Then, the SPF function of the polar coordinates (r, ϕ) is written as S (r₁) = exp [jQϕ(r₁)], where Q is a fraction varying from 0 to 1 and ϕ(r₁) is an angular function of the filter. The amplitude transmittance of the input object is described by the function of T (r₂) = exp [jϕ′(r₂)]. Consequently, from the cascade relationship, the optical field in the transverse plane of the detectors D₁ and D₂ can be described as follows:

$E_i\left(r_i,r_0\right)=E_0\left(r_0\right)H_i\left(r_i,r_0\right)F_i\hspace{1em}\left(i=\mathrm{1,2}\right),(2)$

where F_i represents the SPF function S (r₁) when the value of i is 1; otherwise, it represents the amplitude transmittance T (r₂) of the object.

The second-order correlation function of the thermal light ghost imaging is given by [26].

$⟨I_1\left(r_1\right)I_2\left(r_2\right)⟩=⟨I_1\left(r_1\right)⟩⟨I_2\left(r_2\right)⟩+{\left|⟨E_1^{*}\left(r_1\right)E_2\left(r_2\right)⟩\right|}^2,(3)$

where the cross-spectral density function is

$⟨E_1\left(r_1\right)E_2\left(r_2\right)⟩=\iint E_1^{*}\left(r_1\right)\cdot E_2\left(r_2\right)d{r}_{1}d{r}_2.(4)$

The classical incoherent light source is characterized by the cross-spectral density function as $I(r_0,r_0^{\prime })=E_0(r_0)\cdot E_0^{*}(r_0^{\prime })=I_0\delta (r_0-r_0^{\prime })$, where r₀ and $r_0^{\prime }$ are the 2D transverse plane position vectors. Inserting Eqs. 1 and 2 into Eq. 4, we find that

$⟨E_1^{*}\left(r_1\right)E_2\left(r_2\right)⟩=I_0^2{\left|S^{*}\left(r_1\right)T\left(r_2\right)\right|}^2.(5)$

It was demonstrated that the integer OAM eigenstates form a complete and infinite basis [27–29]. A fractional vortex can be expressed in terms of the OAM eigenstates as $S(r_1)=\exp (jQ\varphi )=\sum _{l=-\infty }^{\infty }{A}_l\exp (jl\varphi )$, where $|A_l{|}^2={\left|\exp \left[j\pi \left(Q-l\right)\right]\frac{\sin \left[\pi \left(Q-l\right)\right]}{\pi (Q-l)}\right|}^2$ represents the weight of each OAM component [30] and exp (jlϕ) is the eigenstate. Figure 4 shows the spectra of the fractional OAM spread on its integer-order eigenstates.

FIGURE 4

FIGURE 4. OAM spectra of fractional SPF.

In the same way, $T(r_2)=\exp (j{\varphi }^{\prime })=\sum _{m=-\infty }^{\infty }{A}_m\exp (jm\varphi )$, where |A_m|² represents the weight of each OAM component [30].

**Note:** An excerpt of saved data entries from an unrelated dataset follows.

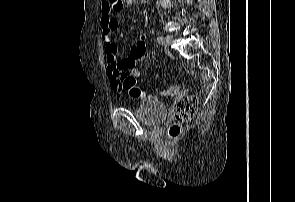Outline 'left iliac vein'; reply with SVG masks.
<instances>
[{
    "instance_id": "left-iliac-vein-1",
    "label": "left iliac vein",
    "mask_w": 295,
    "mask_h": 202,
    "mask_svg": "<svg viewBox=\"0 0 295 202\" xmlns=\"http://www.w3.org/2000/svg\"><path fill=\"white\" fill-rule=\"evenodd\" d=\"M173 41V37L171 35H167L165 38H164V42H163V45L164 47H168L170 46V44L172 43Z\"/></svg>"
}]
</instances>
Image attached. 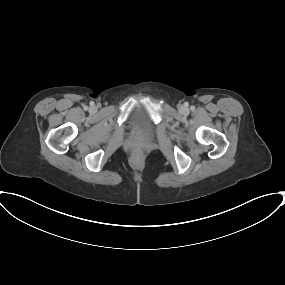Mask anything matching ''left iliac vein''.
<instances>
[{
	"label": "left iliac vein",
	"instance_id": "4c4485c4",
	"mask_svg": "<svg viewBox=\"0 0 285 285\" xmlns=\"http://www.w3.org/2000/svg\"><path fill=\"white\" fill-rule=\"evenodd\" d=\"M180 111H181L182 113H186V112L188 111V109H187L186 107H184V106H181V107H180Z\"/></svg>",
	"mask_w": 285,
	"mask_h": 285
}]
</instances>
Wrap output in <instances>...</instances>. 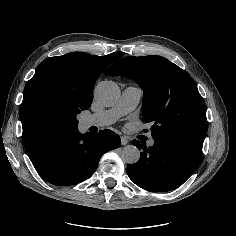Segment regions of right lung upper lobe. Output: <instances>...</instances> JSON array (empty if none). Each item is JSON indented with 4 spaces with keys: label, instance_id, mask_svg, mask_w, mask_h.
I'll return each mask as SVG.
<instances>
[{
    "label": "right lung upper lobe",
    "instance_id": "right-lung-upper-lobe-1",
    "mask_svg": "<svg viewBox=\"0 0 236 236\" xmlns=\"http://www.w3.org/2000/svg\"><path fill=\"white\" fill-rule=\"evenodd\" d=\"M121 56L122 54L96 56L88 53H68L47 58L40 63L34 76L27 82L24 95L39 83H49L70 91L81 102L91 105L96 79L109 64ZM52 142L33 144L23 136L24 147L31 161Z\"/></svg>",
    "mask_w": 236,
    "mask_h": 236
}]
</instances>
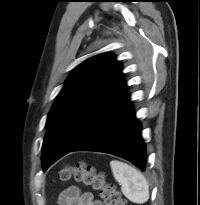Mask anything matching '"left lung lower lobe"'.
Listing matches in <instances>:
<instances>
[{
  "label": "left lung lower lobe",
  "mask_w": 200,
  "mask_h": 205,
  "mask_svg": "<svg viewBox=\"0 0 200 205\" xmlns=\"http://www.w3.org/2000/svg\"><path fill=\"white\" fill-rule=\"evenodd\" d=\"M98 151L122 157L146 169V147L131 105L126 82L107 110L70 151Z\"/></svg>",
  "instance_id": "obj_1"
}]
</instances>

Hence, substituting the functions of the filter and object in Eq. 5, the second-order correlation function can be given as

$⟨I_1\left(r_1\right)I_2\left(r_2\right)⟩=I_0^2\left\{1+{\left|\sum _{l=-\infty }^{\infty }\sum _{m=-\infty }^{\infty }{A}_m{A}_l\exp \left[j\left(m-l\right)\varphi \right]\right|}^2\right\}.(6)$

Equation 6 provides a clear understanding of the edge-enhanced effect of the fractional SPF. It indicates that the edge-enhanced image can be considered a coherent superposition of all images that are individually picked out by employing integer OAM filters. The OAM spectra of the phase platform of the object only have the composition of m = 0, so that the second-order correlation value represented by Eq. 6 will reach the maximum with l = 0 of the SPF and the minimum with l = 1. When the value of Q varies from 0 to 1, the OAM spectra composition of l = 0 decreases while l = 1 increases, as shown in Figure 4. Thus, the correlation value of the phase platform decreased as the value of Q increased. However, the situation of the edge part of the object is opposite to the phase platform. The second-order correlation value will reach the maximum with l = 1 and the minimum with l = 0, and the correlation value of the edge of the object increases as the value of Q increases.

5 Conclusion

In summary, a fractional phase filtering ghost imaging method with pseudo-thermal light is proposed. The experimental results show that the edge of the phase object can be gradually enhanced by the fractional SPF spatially distributed to the object with incoherent light beam illumination. The non-local gradual edge enhancement is also theoretically analyzed through correlation in the OAM components of the random fluctuations of the incoherent light beam. This effect is very important in a situation when entanglement is not required and when correlations in OAM suffice. The physical explanations of the gradual edge enhancement with the fractional topological charge change are the coherent superposition of the images filtered out by an integer vortex filter. The proposed scenario here provided a new edge enhancement imaging technology releasing the position of the filter in the Fourier plane with incoherent pseudo-thermal light. It is believed that the proposed non-locally fractional SPF imaging scenario may find potential applications in the field of micro-detection of quantum imaging and bioengineering.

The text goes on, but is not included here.